PROBLEM:
Set down exactly the lines in the records below that run from the line with "Identify the click" to the line with "Shared childcare Mystic", inclusive, and nothing more.
EXERCISE INPUT Block Start
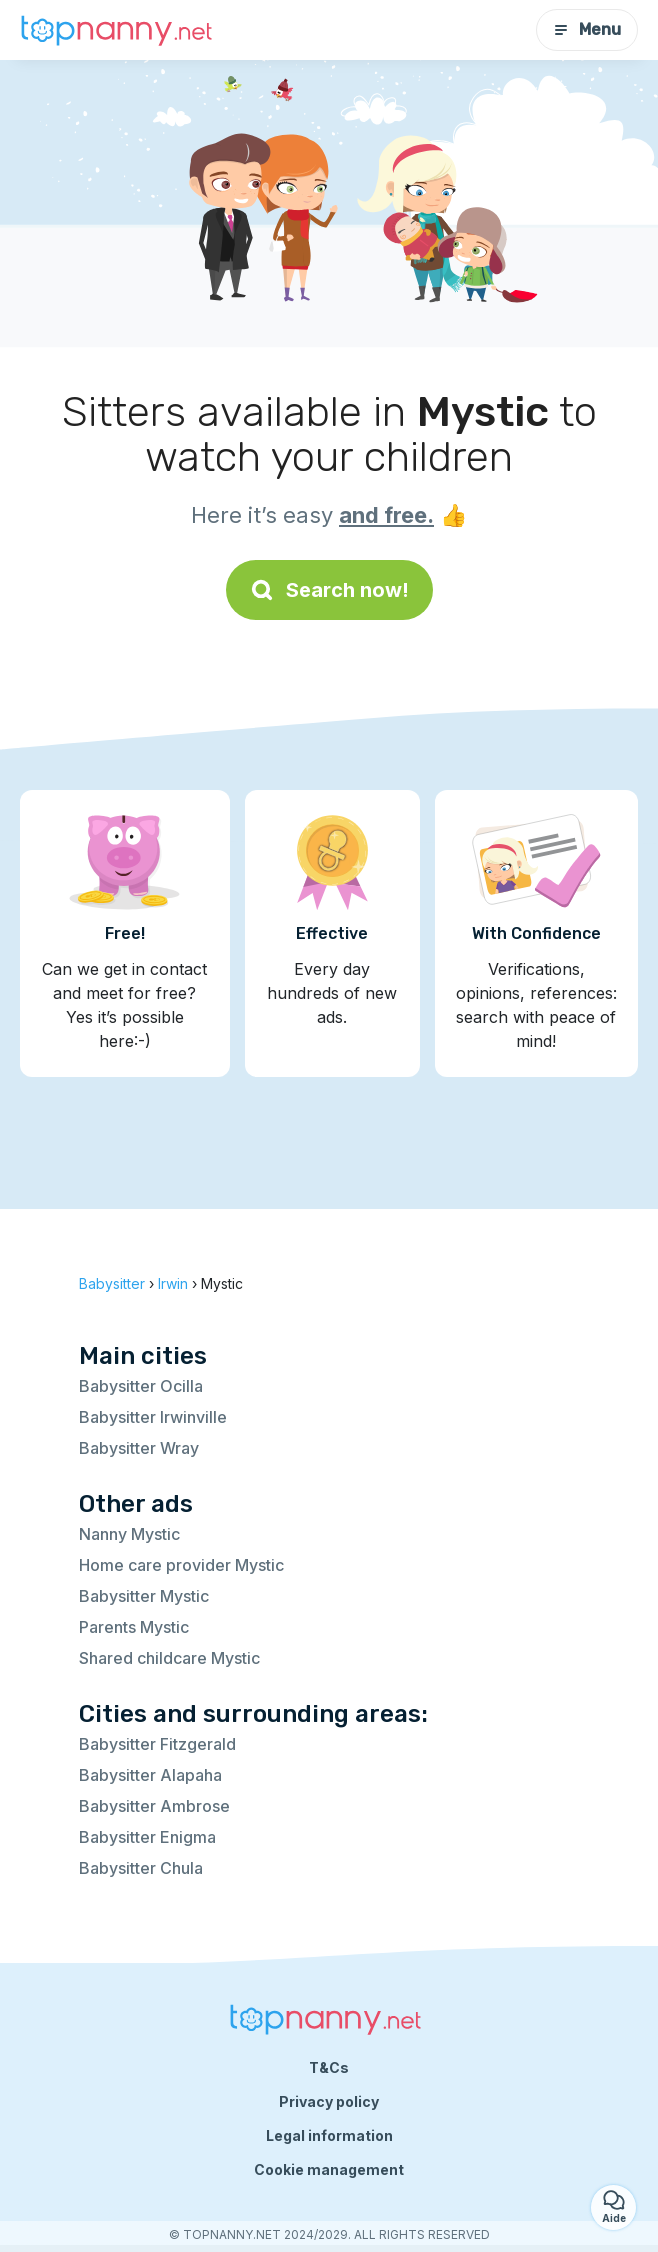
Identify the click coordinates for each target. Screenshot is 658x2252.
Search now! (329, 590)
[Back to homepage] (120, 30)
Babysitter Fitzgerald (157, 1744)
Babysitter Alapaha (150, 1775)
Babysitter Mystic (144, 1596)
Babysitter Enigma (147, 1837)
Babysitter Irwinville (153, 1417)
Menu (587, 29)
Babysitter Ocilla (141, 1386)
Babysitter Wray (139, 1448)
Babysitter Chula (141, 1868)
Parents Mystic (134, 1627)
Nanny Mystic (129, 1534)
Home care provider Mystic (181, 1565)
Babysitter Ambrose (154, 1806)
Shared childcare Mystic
EXERCISE INPUT Block End
EXERCISE INPUT Block Start
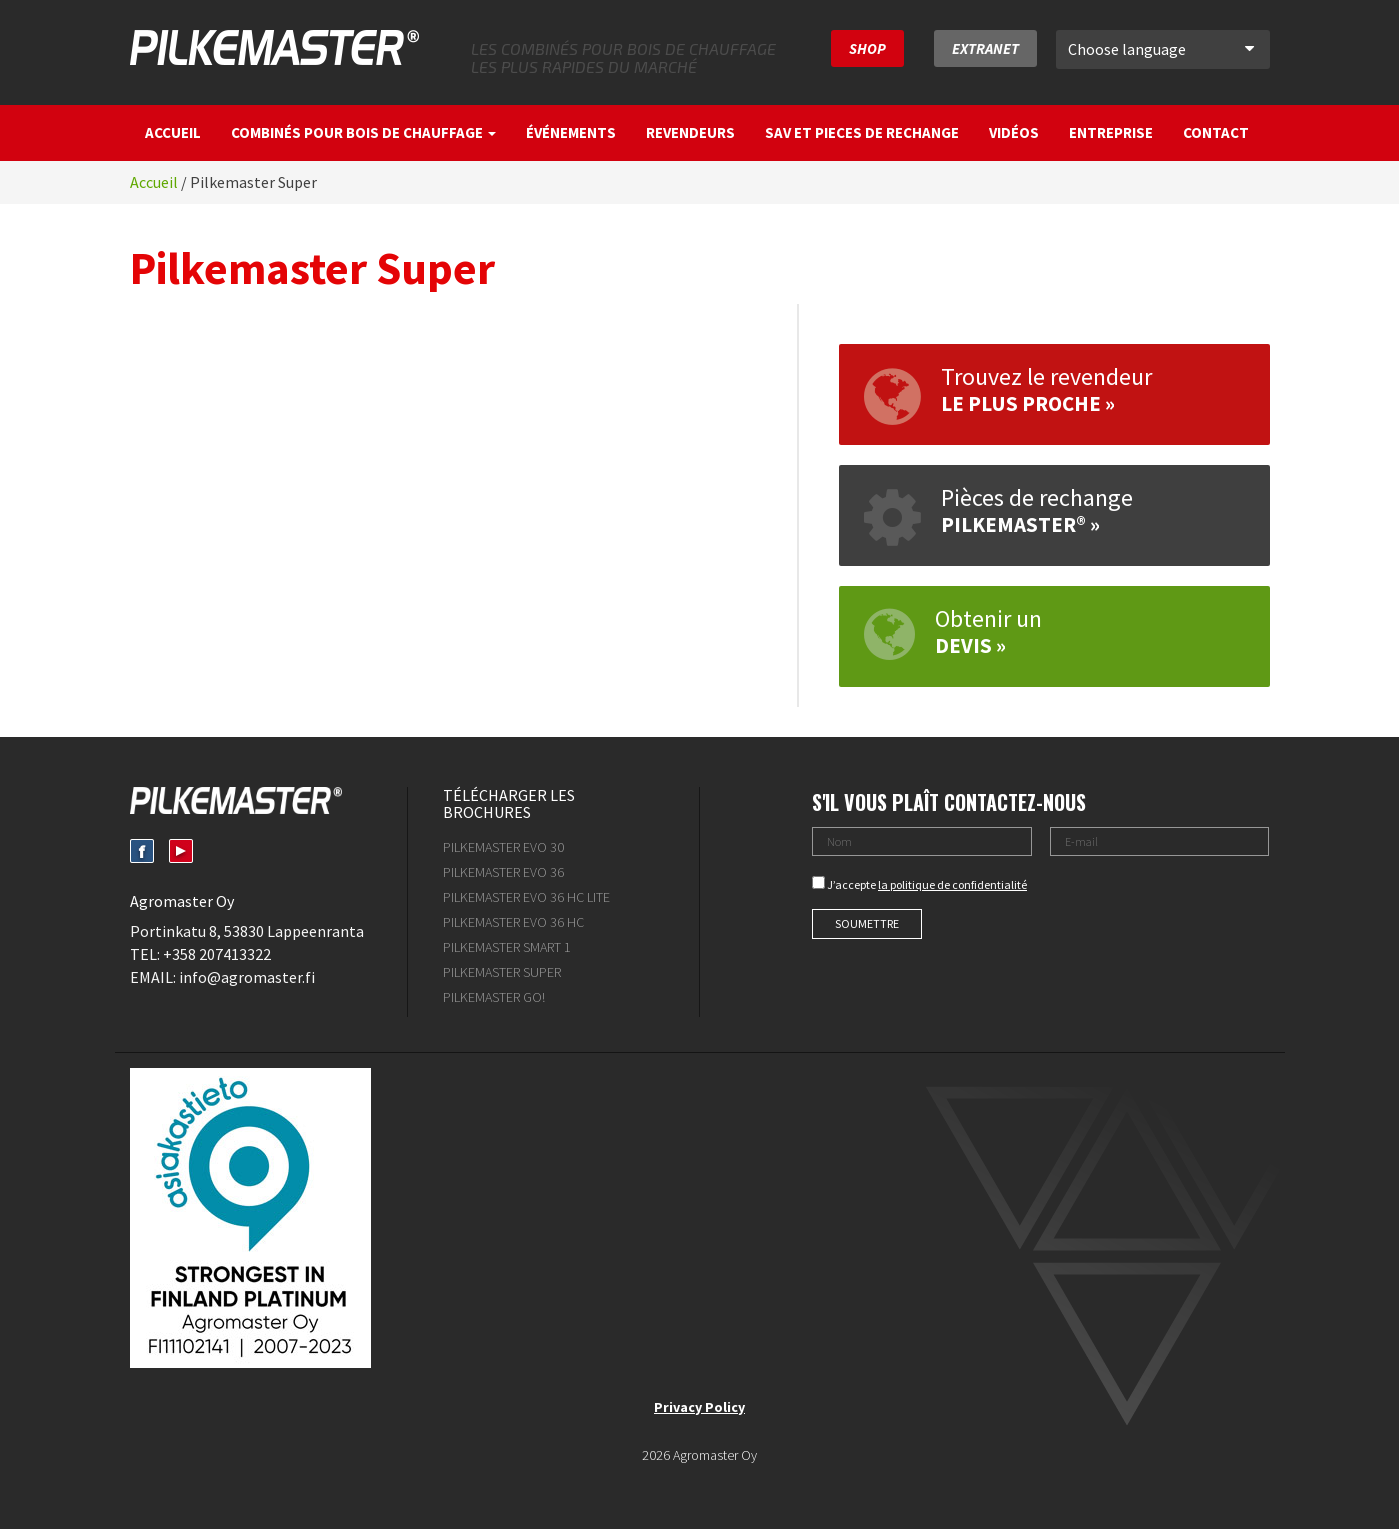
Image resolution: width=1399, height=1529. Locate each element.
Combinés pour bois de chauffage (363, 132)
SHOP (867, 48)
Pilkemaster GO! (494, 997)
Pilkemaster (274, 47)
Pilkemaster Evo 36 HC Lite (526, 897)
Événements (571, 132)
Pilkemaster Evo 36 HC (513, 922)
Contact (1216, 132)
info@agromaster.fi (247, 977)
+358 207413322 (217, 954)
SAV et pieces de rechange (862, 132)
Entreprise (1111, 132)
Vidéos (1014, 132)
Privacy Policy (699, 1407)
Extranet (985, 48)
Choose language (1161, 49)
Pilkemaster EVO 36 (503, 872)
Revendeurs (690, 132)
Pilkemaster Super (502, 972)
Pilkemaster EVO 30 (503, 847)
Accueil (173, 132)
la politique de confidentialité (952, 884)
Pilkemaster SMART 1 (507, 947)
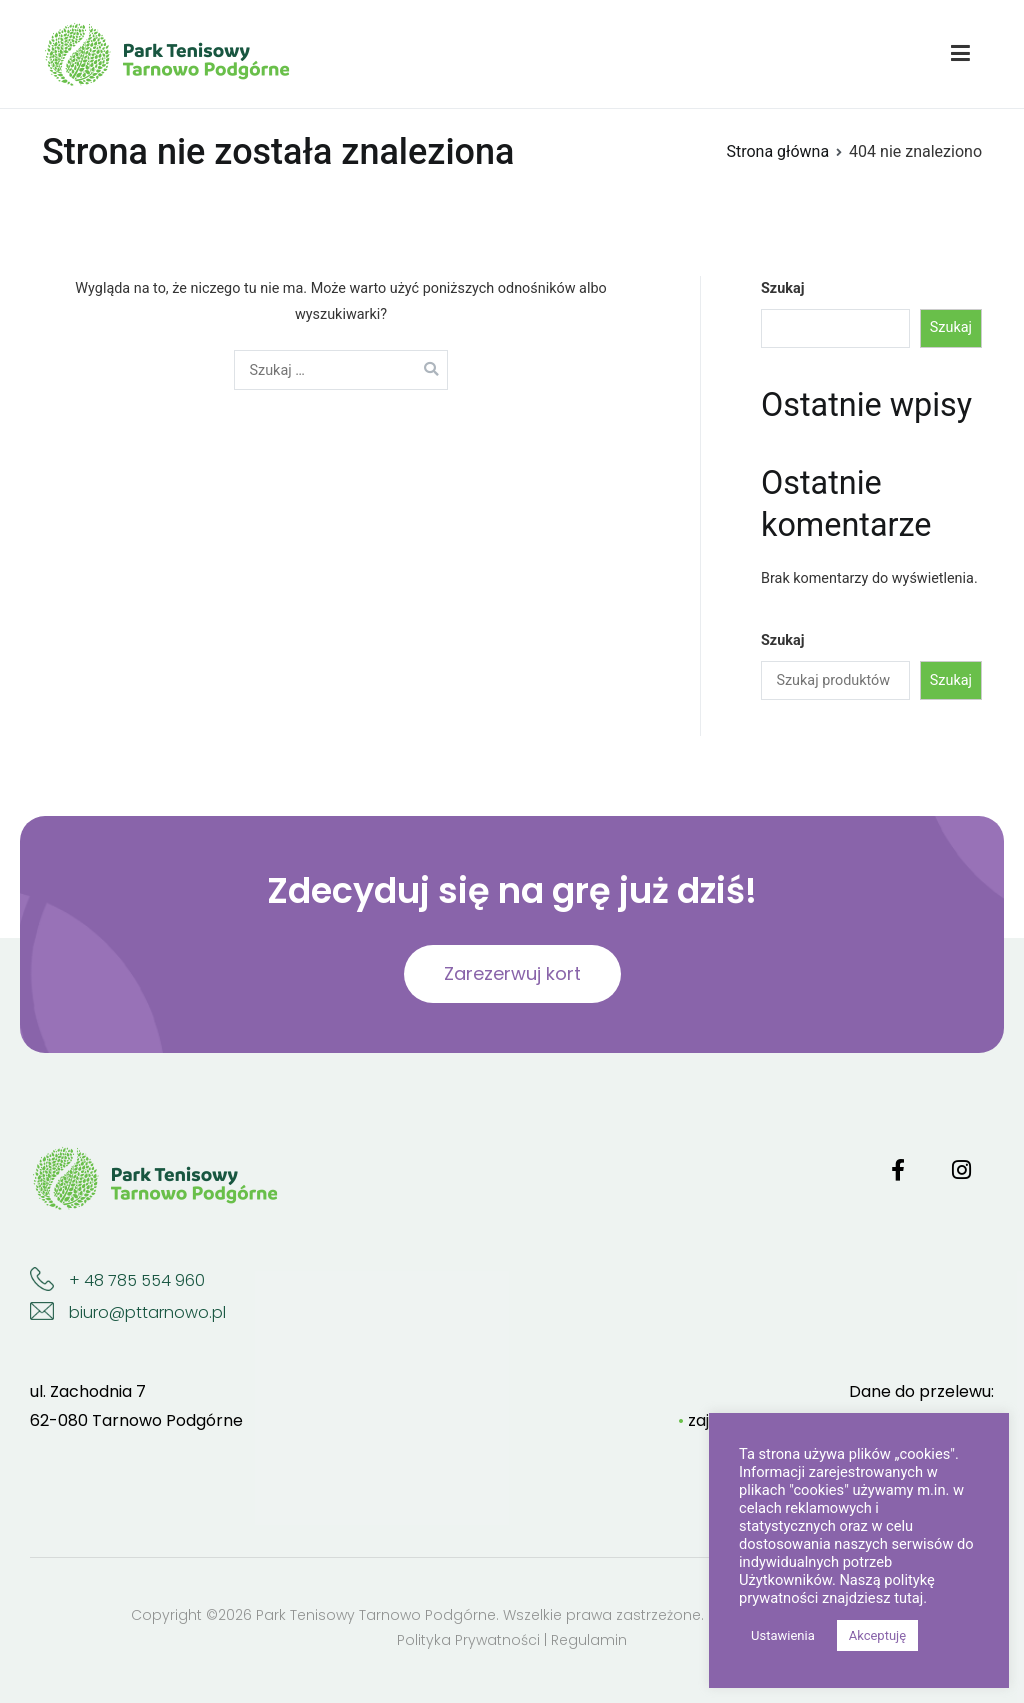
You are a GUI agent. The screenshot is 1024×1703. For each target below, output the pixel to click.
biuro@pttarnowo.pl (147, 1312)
EXERCISE INPUT Block End
EXERCISE INPUT Block Start
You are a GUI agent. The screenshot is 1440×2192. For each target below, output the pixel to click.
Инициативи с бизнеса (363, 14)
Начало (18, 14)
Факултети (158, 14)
EXERCISE INPUT Block End
TASK RESPONSE:
Identify the click coordinates for each target. Screenshot is 658x2252.
Search now! (329, 590)
[Back to homepage] (120, 30)
Babysitter Fitzgerald (157, 1744)
Babysitter Alapaha (150, 1775)
Babysitter Mystic (144, 1596)
Babysitter Enigma (147, 1837)
Babysitter Irwinville (153, 1417)
Menu (587, 29)
Babysitter Ocilla (141, 1386)
Babysitter Wray (139, 1448)
Babysitter Chula (141, 1868)
Parents Mystic (134, 1627)
Nanny Mystic (129, 1534)
Home care provider Mystic (181, 1565)
Babysitter Ambrose (154, 1806)
Shared childcare Mystic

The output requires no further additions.